The 52nd GST Council meeting concluded today with no major discussion or decision on online gaming, casinos and horse racing being taken.
Speaking on the matter, Revenue Secretary Sanjay Malhotra said that there was very little discussion on the matter. However, a major point that he clarified is that the tax notices are not retrospective in nature. According to him the law was already in existence and the liabilities were due for the online gaming companies, as a result.
The concerns raised by Delhi FM Atishi Marlena regarding the 28% GST rate and tax notices having adverse effect on the “sunrise sector” were also heard, but an in-depth discussion or a reversal of any previous decision was not made.
Malhotra also stated that so far 18 states have amended their GST laws to incorporate the 28% tax rate on online gaming, casinos and horse racing while 13 other states are yet to do so.
After the recent implementation of the new GST regime, industry body All India Gaming Federation (AIGF) wrote to Malhotra asking for clarification on how tax will be levied in states where the new GST law has not come into effect.
The story so far
While the decision to levy 28% GST on full face value was arrived at with near unanimity in the 50th GST Council meeting on July 11, it was a shock to the online gaming industry as they were hoping the tax would be imposed on gross gaming revenue (GGR) which is the international standard.
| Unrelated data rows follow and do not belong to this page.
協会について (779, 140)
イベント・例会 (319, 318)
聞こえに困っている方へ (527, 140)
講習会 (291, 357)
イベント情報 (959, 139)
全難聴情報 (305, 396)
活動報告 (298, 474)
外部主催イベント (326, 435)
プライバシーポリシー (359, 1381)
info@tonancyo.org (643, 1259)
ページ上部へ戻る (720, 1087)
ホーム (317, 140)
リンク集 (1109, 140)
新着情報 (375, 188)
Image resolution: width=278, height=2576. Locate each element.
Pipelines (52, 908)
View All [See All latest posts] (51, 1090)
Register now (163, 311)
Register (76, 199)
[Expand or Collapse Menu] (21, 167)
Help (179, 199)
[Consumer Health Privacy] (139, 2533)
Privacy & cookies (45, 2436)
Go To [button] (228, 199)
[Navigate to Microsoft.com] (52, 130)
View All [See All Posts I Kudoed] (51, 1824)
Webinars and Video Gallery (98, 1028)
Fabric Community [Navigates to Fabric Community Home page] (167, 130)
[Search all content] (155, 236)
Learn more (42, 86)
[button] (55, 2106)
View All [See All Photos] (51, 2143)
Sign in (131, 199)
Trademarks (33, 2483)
In its 51st meeting soon after on August 2, the Council clarified that the tax will be levied on initial entry deposits and not on every contest entry amount, much to the relief of the industry. Despite that the industry still urges for a reconsideration, claiming that the increased GST rate will lead to layoffs, decreased revenue, closures, and gamers moving to illegal betting platforms.
On top of the 28% GST rate, the online gaming companies have also been receiving tax evasion show cause notices from the Directorate General of GST Intelligence (DGGI). The amounts demanded in these notices are much higher than the total revenue or valuation of the gaming companies.
A tax notice was first handed to Gameskraft for Rs 21,000 crore back in 2022. At the time, it was the biggest-ever indirect tax notice ever served to a company before it was overtaken by Rs 28,000 crore one to Dream11 earlier this month.
Due to this, the online gaming companies are now facing a threat of bankruptcy in case the Supreme Court rules in favour of the GST authorities.